第三の柱は、資産管理と投資管理である。Orient Securities Asset Management は完全子会社であり、2025年の営業収入は RMB1.599bn、純利益は RMB0.428bnだった。また、China Universal Fund は重要な参股会社であり、2025年の営業収入は RMB5.658bn、純利益は RMB1.421bnだった。資産管理は、投資銀行や自己勘定より残高型収益に近く、信用の安定化に寄与し得る。ただし、中国の資産管理商品や公募・私募基金も市場価格、商品リスク、手数料率、投資家償還、規制変更の影響を受ける。資産管理の厚みはプラスだが、預金に近い安定収益とは見ない。
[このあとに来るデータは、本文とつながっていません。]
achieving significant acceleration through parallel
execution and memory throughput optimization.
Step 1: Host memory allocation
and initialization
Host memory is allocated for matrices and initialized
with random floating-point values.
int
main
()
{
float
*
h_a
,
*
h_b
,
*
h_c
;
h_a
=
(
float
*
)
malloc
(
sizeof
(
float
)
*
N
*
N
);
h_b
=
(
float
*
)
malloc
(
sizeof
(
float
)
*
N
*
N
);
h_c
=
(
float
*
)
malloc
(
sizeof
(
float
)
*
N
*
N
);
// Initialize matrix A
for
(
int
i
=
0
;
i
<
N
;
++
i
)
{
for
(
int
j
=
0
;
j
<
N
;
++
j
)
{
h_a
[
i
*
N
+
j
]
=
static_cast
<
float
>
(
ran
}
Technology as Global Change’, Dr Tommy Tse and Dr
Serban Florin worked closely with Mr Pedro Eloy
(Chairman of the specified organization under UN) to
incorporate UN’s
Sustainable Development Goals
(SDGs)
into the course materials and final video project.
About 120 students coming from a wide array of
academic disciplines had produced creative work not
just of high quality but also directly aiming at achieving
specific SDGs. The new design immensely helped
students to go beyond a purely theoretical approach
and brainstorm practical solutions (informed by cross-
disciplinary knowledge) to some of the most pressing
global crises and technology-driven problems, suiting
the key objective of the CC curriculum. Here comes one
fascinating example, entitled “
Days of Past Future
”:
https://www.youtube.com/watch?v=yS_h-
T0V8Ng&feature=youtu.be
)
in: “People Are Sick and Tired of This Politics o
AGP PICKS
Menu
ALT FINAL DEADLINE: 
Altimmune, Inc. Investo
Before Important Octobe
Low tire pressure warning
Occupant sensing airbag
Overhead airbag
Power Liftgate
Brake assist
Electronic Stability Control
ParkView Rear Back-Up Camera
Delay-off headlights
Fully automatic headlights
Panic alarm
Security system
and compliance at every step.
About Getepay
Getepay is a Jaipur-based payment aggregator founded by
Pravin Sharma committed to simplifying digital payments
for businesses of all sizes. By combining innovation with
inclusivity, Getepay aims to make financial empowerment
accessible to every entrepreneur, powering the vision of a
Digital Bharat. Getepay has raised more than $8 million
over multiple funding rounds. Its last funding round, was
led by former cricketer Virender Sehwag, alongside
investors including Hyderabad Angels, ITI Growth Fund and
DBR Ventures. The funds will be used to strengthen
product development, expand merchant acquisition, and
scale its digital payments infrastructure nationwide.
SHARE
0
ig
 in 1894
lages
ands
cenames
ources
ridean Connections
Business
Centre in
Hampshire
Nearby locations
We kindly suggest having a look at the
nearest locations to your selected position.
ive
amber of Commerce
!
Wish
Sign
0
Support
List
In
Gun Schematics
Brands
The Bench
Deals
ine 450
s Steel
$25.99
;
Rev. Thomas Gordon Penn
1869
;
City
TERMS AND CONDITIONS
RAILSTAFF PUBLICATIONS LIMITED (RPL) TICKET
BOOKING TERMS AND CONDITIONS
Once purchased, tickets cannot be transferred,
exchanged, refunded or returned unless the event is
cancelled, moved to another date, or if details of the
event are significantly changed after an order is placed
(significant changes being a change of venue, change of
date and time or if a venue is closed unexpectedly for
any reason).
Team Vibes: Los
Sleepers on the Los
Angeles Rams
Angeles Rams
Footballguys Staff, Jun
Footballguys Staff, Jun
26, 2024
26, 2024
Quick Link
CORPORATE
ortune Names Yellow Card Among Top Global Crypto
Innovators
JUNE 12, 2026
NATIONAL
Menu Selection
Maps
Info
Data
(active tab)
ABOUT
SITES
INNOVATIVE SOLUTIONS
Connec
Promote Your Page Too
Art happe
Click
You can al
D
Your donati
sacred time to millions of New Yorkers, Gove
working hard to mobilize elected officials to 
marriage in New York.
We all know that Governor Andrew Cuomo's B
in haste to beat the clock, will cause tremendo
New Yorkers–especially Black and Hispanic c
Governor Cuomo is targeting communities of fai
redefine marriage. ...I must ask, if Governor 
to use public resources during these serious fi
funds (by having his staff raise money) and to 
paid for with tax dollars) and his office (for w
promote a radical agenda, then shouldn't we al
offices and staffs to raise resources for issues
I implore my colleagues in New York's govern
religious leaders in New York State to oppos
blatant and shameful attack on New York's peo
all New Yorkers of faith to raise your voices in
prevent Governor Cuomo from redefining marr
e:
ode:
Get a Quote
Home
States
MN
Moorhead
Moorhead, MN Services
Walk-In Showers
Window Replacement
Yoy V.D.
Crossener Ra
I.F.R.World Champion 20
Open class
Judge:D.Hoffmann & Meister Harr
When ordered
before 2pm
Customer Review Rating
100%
第四の柱は、先物と海外業務である。Orient Futures は2025年末時点で総資産 RMB121.990bn、純資産 RMB6.902bn、営業収入 RMB1.936bn、純利益 RMB0.594bnを計上した。先物業務は顧客基盤と商品・デリバティブ関連の幅を広げるが、顧客証拠金、清算、商品ボラティリティ、オペレーション、規制対応を伴う。Orient Finance Holdings を含む香港・海外プラットフォームは、オフショア発行、国際顧客、外貨建て業務へのアクセスを提供する一方、法域、外貨、制裁・AML、クロスボーダー送金、SPV債構造を複雑にする。

フランチャイズ評価を総合すると、Orient Securities は、地域性、国有系株主、総合証券業務、資産管理・先物・海外子会社を持つ上位証券会社である。この事業基盤は小規模・単一業務の証券会社より強く、S&Pの投資適格格付とも整合する。一方、同社の信用力は、低コスト預金に守られた銀行の安定性ではなく、市場型金融発行体としての規模、規制資本、流動性、市場アクセス、支援期待に依存する。業界ポジションは信用の床を作るが、自己勘定と市場性調達の振れを消すものではない。

3. Segment Assessment

Orient Securities のセグメント評価では、総収入・その他収入の大きさと、信用力への寄与を分ける必要がある。2025年は、ウェルスマネジメント・証券仲介が最大の収益源であり、Institutional and sales trading / proprietary investment が高い利益率で利益を押し上げた。投資銀行は規模こそ小さいが、上海市系・中国資本市場における制度的位置づけを示す。資産管理、先物、海外業務は多角化を補強するが、すべてが市場変動から独立した安定収益ではない。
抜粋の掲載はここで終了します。